'''
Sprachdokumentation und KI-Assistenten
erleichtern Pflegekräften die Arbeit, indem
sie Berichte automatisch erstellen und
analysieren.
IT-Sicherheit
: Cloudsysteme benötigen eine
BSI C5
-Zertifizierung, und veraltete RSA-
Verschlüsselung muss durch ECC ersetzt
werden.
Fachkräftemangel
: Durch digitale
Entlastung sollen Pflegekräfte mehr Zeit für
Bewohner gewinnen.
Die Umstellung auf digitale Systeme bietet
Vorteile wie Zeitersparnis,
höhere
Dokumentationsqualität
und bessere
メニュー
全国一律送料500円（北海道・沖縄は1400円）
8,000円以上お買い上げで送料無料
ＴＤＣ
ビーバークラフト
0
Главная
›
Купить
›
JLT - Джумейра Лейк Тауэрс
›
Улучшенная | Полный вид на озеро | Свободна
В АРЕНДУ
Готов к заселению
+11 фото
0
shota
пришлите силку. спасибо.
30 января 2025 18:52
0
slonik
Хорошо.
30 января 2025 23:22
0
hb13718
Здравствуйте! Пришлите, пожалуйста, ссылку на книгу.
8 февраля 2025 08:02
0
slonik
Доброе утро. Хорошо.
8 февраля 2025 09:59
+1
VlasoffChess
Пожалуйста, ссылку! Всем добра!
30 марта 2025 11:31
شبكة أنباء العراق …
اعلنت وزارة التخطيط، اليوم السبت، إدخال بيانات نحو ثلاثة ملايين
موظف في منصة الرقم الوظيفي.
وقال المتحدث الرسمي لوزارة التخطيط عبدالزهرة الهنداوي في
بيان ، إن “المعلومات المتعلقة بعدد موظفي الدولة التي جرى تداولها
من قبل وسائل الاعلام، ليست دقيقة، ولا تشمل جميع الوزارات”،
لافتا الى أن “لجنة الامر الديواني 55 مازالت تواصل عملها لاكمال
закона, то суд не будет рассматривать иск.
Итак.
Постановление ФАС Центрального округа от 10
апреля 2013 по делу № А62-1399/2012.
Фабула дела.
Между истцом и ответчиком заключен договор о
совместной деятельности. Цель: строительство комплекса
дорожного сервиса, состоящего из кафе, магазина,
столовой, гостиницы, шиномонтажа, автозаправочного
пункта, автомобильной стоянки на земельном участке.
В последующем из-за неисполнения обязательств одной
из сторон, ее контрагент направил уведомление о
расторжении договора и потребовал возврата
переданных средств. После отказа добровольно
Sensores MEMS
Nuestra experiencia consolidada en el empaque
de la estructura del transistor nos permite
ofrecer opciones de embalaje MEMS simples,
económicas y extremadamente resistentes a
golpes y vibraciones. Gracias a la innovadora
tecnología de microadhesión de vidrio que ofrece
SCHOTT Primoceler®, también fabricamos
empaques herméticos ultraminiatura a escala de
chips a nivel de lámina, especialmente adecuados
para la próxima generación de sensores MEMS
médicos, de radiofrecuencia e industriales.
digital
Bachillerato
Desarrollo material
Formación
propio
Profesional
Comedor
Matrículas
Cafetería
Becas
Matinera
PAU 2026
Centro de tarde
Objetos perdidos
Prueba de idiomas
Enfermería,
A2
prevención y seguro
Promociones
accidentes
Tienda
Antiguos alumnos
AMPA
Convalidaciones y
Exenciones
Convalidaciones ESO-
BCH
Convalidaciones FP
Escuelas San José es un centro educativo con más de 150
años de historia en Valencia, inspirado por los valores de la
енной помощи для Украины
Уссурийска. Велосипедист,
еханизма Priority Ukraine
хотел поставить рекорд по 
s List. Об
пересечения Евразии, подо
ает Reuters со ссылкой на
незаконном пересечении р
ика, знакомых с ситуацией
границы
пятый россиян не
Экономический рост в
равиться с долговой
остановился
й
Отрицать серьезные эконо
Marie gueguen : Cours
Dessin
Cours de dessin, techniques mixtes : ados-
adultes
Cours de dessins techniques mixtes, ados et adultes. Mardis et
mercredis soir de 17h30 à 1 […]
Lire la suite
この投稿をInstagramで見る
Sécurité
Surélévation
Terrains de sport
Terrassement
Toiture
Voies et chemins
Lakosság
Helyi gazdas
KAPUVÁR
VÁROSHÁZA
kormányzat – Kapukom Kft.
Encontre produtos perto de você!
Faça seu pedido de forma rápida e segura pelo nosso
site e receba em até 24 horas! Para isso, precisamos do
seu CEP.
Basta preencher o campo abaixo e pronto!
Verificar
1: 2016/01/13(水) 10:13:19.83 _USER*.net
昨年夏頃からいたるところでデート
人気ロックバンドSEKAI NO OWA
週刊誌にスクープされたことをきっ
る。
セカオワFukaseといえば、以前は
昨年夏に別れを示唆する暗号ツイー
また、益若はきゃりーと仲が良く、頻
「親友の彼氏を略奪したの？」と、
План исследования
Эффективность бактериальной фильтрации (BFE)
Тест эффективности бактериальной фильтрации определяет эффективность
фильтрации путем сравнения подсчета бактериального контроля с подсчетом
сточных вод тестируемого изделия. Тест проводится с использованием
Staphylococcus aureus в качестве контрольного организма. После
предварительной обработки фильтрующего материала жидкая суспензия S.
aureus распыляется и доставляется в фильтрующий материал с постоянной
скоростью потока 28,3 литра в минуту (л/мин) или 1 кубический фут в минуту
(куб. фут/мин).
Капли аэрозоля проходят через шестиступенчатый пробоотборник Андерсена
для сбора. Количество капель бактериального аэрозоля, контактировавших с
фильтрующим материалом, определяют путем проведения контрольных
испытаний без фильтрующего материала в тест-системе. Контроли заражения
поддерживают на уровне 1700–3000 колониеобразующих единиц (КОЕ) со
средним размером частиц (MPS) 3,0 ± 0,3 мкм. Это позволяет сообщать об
'''
**PROBLEM DETAILS**
Where a line above holds the string "фильтрации", show that line.

**TASK RESULT**
Эффективность бактериальной фильтрации (BFE)
Тест эффективности бактериальной фильтрации определяет эффективность
фильтрации путем сравнения подсчета бактериального контроля с подсчетом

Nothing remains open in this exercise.